Auch Carsten Watz, Generalsekretär der Deutschen Immunologischen Gesellschaft, zeigt sich enttäuscht, dass keine Einigung im Bundestag erfolgte. So kommen neue Überlegungen für die Impfpflicht im Herbst definitiv zu spät. „Eine Impfpflicht, die erst im Herbst beschlossen würde, hätte kaum einen akuten Effekt auf die dann anstehende Welle, und man müsste wieder mit anderen Maßnahmen gegensteuern“, sagte er ebenfalls gegenüber der „Augsburger Allgemeinen“.

Die Entscheidung gegen die Impfpflicht hält der Kanzler Olaf Scholz hingegen für eine eindeutige Aussage.
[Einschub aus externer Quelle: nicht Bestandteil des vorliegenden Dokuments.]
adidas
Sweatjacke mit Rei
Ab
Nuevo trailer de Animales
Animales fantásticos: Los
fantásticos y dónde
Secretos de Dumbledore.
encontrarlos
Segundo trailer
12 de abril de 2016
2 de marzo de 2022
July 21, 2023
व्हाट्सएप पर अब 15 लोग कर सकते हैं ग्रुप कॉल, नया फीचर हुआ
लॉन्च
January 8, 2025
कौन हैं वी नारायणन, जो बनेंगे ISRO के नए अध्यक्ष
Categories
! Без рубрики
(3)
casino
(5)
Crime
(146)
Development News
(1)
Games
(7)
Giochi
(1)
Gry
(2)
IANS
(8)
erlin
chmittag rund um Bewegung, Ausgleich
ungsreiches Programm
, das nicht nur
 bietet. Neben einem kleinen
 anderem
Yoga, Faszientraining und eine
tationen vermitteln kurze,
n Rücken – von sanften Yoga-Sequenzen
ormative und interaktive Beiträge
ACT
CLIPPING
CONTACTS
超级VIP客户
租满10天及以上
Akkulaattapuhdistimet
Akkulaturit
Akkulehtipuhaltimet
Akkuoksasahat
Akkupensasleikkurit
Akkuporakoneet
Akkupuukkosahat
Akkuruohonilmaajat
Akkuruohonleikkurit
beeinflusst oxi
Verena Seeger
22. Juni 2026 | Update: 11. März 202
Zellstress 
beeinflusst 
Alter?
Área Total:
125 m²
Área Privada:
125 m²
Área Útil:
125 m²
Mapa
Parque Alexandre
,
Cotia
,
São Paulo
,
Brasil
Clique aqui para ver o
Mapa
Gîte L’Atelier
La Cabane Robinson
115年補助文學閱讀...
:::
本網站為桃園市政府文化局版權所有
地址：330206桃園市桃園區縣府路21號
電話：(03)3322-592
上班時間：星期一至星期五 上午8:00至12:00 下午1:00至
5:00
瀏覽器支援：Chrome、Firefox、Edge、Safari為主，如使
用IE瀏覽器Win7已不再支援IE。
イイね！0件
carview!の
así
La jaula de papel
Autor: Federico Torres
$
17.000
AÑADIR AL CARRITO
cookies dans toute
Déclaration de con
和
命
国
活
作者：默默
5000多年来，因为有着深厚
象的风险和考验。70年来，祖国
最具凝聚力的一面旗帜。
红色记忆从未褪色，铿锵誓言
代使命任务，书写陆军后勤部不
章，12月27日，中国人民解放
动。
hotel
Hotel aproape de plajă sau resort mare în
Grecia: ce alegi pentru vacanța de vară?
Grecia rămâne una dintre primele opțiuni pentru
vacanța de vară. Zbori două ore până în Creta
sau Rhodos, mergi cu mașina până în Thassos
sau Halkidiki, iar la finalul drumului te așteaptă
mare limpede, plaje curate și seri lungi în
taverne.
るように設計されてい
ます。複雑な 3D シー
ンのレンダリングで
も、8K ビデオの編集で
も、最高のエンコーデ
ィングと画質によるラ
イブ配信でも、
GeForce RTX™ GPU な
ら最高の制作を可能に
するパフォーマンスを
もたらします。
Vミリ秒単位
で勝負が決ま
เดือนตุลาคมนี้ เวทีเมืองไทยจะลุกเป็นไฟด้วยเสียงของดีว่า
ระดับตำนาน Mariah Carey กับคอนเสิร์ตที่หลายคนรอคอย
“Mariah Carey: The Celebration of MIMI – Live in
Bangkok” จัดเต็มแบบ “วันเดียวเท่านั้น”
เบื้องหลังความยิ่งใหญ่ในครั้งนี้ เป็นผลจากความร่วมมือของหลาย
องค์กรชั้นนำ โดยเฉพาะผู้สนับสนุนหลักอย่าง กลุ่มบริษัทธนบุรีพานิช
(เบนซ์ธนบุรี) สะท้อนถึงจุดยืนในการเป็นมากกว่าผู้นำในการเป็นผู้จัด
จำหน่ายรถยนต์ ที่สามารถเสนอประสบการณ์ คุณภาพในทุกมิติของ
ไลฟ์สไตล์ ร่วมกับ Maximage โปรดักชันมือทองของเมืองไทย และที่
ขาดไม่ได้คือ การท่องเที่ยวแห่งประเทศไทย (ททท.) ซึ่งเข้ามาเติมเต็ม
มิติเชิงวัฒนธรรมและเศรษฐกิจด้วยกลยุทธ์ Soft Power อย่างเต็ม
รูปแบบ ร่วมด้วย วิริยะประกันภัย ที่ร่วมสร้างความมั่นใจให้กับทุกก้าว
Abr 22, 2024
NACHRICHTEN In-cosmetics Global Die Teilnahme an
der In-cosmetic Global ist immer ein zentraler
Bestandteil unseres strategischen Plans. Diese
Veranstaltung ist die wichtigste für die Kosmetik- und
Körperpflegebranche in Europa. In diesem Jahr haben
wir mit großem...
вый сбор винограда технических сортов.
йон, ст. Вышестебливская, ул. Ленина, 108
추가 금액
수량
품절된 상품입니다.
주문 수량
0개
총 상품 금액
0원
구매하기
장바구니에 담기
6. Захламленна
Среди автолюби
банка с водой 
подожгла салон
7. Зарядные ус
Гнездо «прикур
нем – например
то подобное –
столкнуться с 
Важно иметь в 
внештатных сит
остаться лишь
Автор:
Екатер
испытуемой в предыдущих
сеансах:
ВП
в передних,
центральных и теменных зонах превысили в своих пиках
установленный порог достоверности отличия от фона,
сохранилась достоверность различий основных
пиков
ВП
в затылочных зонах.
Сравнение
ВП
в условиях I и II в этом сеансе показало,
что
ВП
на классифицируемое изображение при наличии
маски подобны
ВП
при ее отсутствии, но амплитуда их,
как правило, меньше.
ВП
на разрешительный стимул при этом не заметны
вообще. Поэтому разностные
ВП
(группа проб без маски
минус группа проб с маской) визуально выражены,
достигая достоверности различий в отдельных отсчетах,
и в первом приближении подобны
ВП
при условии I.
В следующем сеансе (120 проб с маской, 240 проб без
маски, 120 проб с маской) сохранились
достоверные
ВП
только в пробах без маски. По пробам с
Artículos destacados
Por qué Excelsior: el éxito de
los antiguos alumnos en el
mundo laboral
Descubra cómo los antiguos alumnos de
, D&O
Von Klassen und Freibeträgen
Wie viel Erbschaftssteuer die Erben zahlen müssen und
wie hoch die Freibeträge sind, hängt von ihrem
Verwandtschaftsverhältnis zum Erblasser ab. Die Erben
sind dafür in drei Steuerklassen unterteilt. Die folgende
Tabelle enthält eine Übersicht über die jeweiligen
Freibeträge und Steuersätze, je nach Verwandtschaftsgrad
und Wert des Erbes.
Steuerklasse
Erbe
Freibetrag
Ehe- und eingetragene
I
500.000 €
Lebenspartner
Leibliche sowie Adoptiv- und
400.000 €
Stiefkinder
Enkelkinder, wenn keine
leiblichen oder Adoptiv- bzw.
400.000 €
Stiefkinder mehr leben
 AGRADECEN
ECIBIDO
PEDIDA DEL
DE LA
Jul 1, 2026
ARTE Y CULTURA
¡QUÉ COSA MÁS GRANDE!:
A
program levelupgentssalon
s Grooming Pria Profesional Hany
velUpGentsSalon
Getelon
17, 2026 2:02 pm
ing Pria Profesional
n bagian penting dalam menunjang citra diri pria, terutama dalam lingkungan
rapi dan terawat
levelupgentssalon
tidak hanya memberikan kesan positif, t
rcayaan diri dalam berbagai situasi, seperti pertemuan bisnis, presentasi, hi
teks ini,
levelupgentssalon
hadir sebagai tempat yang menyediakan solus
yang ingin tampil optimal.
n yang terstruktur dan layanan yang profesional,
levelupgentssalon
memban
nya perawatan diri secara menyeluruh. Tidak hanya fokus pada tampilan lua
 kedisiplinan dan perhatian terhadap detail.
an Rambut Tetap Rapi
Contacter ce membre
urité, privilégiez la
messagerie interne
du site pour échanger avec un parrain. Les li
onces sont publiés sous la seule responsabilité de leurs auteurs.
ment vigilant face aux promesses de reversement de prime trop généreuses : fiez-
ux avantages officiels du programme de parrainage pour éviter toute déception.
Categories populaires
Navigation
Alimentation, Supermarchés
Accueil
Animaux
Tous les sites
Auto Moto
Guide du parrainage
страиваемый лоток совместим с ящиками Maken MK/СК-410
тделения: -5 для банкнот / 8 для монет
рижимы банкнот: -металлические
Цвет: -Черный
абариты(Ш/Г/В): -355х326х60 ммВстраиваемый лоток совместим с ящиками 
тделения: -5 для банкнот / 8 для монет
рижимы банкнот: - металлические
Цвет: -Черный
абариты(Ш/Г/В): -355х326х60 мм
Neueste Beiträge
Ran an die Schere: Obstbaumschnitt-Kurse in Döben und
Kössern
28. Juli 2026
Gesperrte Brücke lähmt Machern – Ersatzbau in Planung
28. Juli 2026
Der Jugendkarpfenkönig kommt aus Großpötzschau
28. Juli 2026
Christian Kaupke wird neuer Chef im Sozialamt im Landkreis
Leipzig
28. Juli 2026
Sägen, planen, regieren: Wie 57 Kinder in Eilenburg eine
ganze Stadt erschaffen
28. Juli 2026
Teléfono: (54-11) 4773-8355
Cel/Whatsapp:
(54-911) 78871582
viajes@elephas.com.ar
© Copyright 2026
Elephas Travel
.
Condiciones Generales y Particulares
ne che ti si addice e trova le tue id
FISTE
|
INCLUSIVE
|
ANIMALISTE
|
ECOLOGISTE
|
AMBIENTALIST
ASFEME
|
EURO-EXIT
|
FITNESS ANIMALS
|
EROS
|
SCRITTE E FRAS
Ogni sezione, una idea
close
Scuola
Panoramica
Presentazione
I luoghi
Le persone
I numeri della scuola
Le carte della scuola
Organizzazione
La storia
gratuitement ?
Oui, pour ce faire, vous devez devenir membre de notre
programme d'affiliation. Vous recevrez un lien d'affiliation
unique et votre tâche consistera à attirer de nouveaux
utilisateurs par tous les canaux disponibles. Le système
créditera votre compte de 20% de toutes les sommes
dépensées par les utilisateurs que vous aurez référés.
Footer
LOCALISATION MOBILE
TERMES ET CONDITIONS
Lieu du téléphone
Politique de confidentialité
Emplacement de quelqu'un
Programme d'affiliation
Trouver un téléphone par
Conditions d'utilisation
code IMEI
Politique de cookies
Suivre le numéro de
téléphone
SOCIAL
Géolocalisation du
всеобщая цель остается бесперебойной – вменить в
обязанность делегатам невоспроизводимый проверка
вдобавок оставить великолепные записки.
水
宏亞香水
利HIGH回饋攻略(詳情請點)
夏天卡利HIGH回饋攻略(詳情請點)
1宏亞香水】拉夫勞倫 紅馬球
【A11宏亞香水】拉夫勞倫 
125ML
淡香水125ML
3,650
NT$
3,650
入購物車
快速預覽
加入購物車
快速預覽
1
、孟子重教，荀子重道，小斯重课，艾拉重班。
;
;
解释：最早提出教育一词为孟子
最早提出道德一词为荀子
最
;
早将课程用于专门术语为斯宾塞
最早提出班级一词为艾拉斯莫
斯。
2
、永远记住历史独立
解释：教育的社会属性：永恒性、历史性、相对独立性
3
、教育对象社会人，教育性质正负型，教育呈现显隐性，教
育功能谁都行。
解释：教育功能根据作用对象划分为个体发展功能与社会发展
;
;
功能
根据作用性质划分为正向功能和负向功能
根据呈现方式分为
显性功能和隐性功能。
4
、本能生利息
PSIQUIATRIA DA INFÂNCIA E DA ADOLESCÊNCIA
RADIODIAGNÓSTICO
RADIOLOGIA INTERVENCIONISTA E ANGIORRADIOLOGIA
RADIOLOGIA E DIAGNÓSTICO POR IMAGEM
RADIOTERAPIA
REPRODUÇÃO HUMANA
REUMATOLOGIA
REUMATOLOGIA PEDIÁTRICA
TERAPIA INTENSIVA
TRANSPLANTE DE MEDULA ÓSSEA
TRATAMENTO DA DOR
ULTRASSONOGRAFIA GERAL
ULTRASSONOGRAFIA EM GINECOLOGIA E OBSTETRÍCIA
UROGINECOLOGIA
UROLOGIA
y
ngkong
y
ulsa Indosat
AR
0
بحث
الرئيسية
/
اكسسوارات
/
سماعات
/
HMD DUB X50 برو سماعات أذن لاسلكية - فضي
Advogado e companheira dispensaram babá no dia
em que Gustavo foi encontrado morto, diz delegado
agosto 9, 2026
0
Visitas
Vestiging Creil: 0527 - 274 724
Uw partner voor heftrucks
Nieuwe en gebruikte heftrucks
Aus seiner Sicht wäre es undemokratisch, diese Abstimmung im Bundestag als Unfall abzutun und erneut einen Antrag einzubringen, wie es der Gesundheitsminister Lauterbach und sein Amtskollege aus Bayern, Klaus Holetschek, bereits angekündigt hatten.

So wird Deutschland dann im Herbst wieder schlecht aufgestellt sein und die daraus entstehenden Konsequenzen tragen müssen, zeigt sich auch der Vorsitzende des Weltärztebundes, Frank Ulrich Montgomery, konsterniert. Die mangelnde Bereitschaft, sich impfen zu lassen, wird im Herbst und Winter wohl wieder in erheblichen Kontaktbeschränkungen oder gar Lockdowns münden. Derzeit ist die Impfkampagne fast vollständig zum Erliegen gekommen, lediglich rund 36.000 Impfungen pro Woche sind derzeit registriert worden. Das ist weit entfernt von den Werten, die anfänglich erzielt worden waren. Damals lagen sie bei weit über einer Million pro Woche.

Als einzige Konsequenz müsse aus Sicht der Ärztegewerkschaft Marburger Bund die Impfquote konsequent erhöht werden, um so das Scheitern der Impfpflicht zu kompensieren. Die Vorsitzende Susanne Johna sagte zu den Zeitungen der Funke Mediengruppe: „Wir erwarten, dass die Bundesregierung jetzt alle Anstrengungen unternimmt, eine echte Medienkampagne zu initiieren und damit gleichzeitig die Impfaufklärung und Beratung verstärkt.”

Die allgemeine Impfpflicht ab 60 war am Donnerstag im Bundestag krachend gescheitert. Unterstützt hatten den Gesetzentwurf in erster Linie die Abgeordneten der SPD und Grünen. Auch Scholz und Lauterbach befürworteten diesen Antrag.